Anderson resigned from her position as executive minister at the start of 2020 after she "felt a call to church ministry." She moved to Provincetown, Massachusetts to become the pastor at the United Methodist Church later that March.

== Political activities (2022–present) ==
Anderson ran as a candidate in the 2022 Democratic primary for the Rhode Island General Assembly seat for Senate District 1 in Providence, challenging incumbent Maryellen Goodwin, the majority whip of the state senate. She was reported to be one of three transgender people running in the primaries in September, who, if elected, would be the first transgender person to join the General Assembly.

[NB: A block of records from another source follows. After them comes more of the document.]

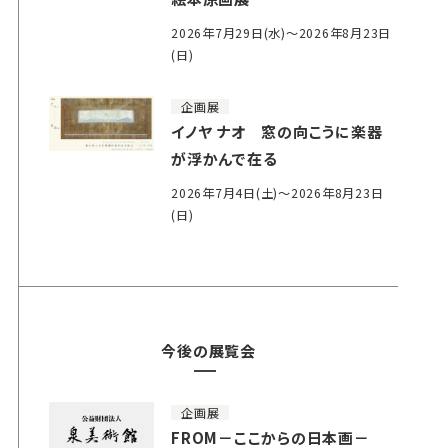
2026年7月29日(水)～2026年8月23日
(日)
企画展
イノヤ ナオ 窓の向こうに楽器
が浮かんで在る
2026年7月4日(土)～2026年8月23日
(日)
今後の展覧会
企画展
FROM－ここからの日本画－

Goodwin ultimately won the primary.

In 2023, Anderson ran unopposed in the election for chair of the Rhode Island Democratic Women's Caucus – an organization that separated from the state Democratic Party over new party bylaws forbidding it from spending and making statements and political endorsements. At the time of her election, she was a minister at the Pilgrim United Church of Christ in New Bedford, Massachusetts. She moderated the caucus's forum for Democratic Party congressional candidates in the special election for the 1st congressional district that year. Allen Waters, a former Republican who was running in the race, said in an open letter to the caucus that he would not participate because Anderson was transgender. Waters's remarks were rebuked by Anderson and other candidates including local and state political figures Aaron Regunberg, Sabina Matos, Gabe Amo, and John Goncalves.

== Personal life ==
Anderson came out as a transgender woman to her wife in 2018, 23 years into their marriage, and they subsequently separated. She married another woman once again in 2025.